Le double but cherché par les différents monarques en instituant ces corporations, est encore plus nettement défini dans des lettres patentes de Henri IV, datées de 1609, pour l'établissement d'une société d'Arquebusiers à Avallon. Elles renferment en effet le préambule suivant: «... tant pour divertir les habitants de l'oisiveté, débauche et jeux dissolus, qu'aussi, avec la récréation qu'ils y prendront, acquérir l'expérience et assurance de s'entr'aider desdites armes et fussent plus certains pour nous servir en temps de guerre et de nécessité... »
Dès le XIVe siècle, comme on a pu le voir dans les ordonnances royales que nous venons de citer, des sociétés d'arbalète, formées sur le modèle des sociétés d'arc, bénéficièrent des mêmes avantages que celles-ci. Dans le début, une distinction, purement honorifique d'ailleurs, s'établit entre les deux genres de corporations ; on la trouve indiquée, dans les documents contemporains, par les expressions « pratiquer le noble exercice de l'arc » et « pratiquer le joli jeu de l'arbalète ». Mais cette sorte de concession accordée par déférence à l'ancienneté dura peu ; bientôt, les arbalétriers, comme plus tard au XVIe siècle les arquebusiers, donnèrent, ou firent donner, à leur exercice le même qualificatif que celui que les archers prétendaient n'être dû qu'au leur, et l'on vit dès lors coexister concurremment des compagnies pour l'exercice du noble jeu de l'arc, d'autres pour celui du noble jeu de l'arbalète, d'autres enfin pour celui du noble jeu de l'arquebuse[16].

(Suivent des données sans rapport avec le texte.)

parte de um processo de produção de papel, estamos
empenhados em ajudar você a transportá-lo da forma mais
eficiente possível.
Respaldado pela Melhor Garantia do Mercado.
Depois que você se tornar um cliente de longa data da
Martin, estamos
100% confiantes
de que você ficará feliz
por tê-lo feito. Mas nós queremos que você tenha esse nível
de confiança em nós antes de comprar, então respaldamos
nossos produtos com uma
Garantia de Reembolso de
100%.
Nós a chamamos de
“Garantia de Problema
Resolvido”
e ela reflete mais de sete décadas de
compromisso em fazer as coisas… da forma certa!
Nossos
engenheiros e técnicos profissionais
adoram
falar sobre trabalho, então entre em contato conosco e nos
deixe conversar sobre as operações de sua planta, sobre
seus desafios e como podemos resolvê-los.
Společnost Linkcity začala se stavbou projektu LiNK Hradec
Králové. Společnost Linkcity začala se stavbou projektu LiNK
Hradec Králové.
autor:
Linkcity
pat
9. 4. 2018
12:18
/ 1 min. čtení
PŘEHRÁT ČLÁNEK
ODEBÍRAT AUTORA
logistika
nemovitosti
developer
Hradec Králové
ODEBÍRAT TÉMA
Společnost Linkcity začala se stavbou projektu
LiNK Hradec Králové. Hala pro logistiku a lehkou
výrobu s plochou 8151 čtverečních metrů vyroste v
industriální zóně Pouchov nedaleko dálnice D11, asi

A vrai dire, à part l'arme dont elles faisaient usage et le saint sous l'égide duquel elles se plaçaient, il n'y avait guère de différence entre la composition, les règlements, les privilèges, les fêtes et les coutumes de ces corporations, et, en faisant l'étude de l'organisation de l'une d'entre elles, on connaît celle des deux autres.

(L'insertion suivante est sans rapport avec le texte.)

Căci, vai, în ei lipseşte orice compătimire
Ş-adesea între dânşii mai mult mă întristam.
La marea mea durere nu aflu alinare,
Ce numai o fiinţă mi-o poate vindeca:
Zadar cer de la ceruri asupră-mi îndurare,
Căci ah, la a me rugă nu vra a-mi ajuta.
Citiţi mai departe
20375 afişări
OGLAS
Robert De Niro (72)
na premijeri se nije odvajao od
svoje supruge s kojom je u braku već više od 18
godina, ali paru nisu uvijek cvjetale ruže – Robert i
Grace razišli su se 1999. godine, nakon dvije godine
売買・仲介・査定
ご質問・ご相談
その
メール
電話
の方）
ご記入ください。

Cette particularité s'explique facilement par le fait que, dans beaucoup de pays, les compagnies d'arc s'étaient bornées à adopter les armes nouvelles sans avoir besoin de changer, en quoi que ce soit, la constitution de leurs sociétés : les membres de quelques-unes d'entre elles conservèrent même le nom générique d'archers bien qu'ils ne se servissent plus de l'arc : c'est, d'ailleurs, cette simple substitution qui fournit le prétexte à certaines compagnies d'arquebusiers du XVIIIe siècle, de faire remonter leurs origines antérieurement au XIIe siècle, bien que l'invention de l'arquebuse date à peine de 1500.
On pourra consulter les nombreuses et intéressantes notices qui ont été publiées sur ces différentes corporations ; notre rôle doit se borner à résumer ce qui dans ces études, pour la plupart locales, concerne d'une façon générale les sociétés d'arc[17].